'''

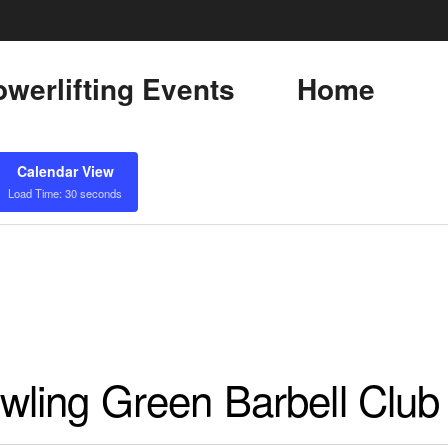
werlifting Events
Home
Calendar View
Load Time: 30 seconds
ling Green Barbell Club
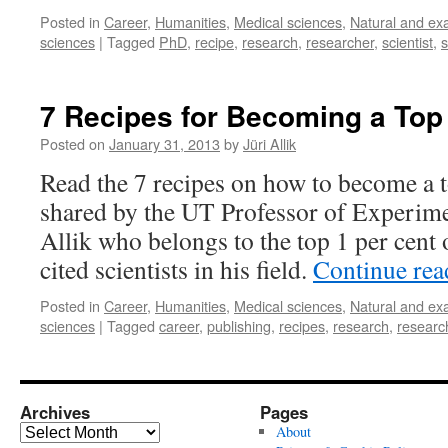
Posted in
Career
,
Humanities
,
Medical sciences
,
Natural and ex
sciences
|
Tagged
PhD
,
recipe
,
research
,
researcher
,
scientist
,
7 Recipes for Becoming a Top
Posted on
January 31, 2013
by
Jüri Allik
Read the 7 recipes on how to become a t
shared by the UT Professor of Experime
Allik who belongs to the top 1 per cent 
cited scientists in his field.
Continue re
Posted in
Career
,
Humanities
,
Medical sciences
,
Natural and ex
sciences
|
Tagged
career
,
publishing
,
recipes
,
research
,
researc
Archives
Pages
Archives
About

'''

# AIM OF THE EXERCISE
Word for word, repeat the lines of data above, omitting every picture.

# ANSWER BOX
werlifting Events
Home
Calendar View
Load Time: 30 seconds
ling Green Barbell Club
Posted in
Career
,
Humanities
,
Medical sciences
,
Natural and ex
sciences
|
Tagged
PhD
,
recipe
,
research
,
researcher
,
scientist
,
7 Recipes for Becoming a Top
Posted on
January 31, 2013
by
Jüri Allik
Read the 7 recipes on how to become a t
shared by the UT Professor of Experime
Allik who belongs to the top 1 per cent 
cited scientists in his field.
Continue re
Posted in
Career
,
Humanities
,
Medical sciences
,
Natural and ex
sciences
|
Tagged
career
,
publishing
,
recipes
,
research
,
researc
Archives
Pages
Archives
About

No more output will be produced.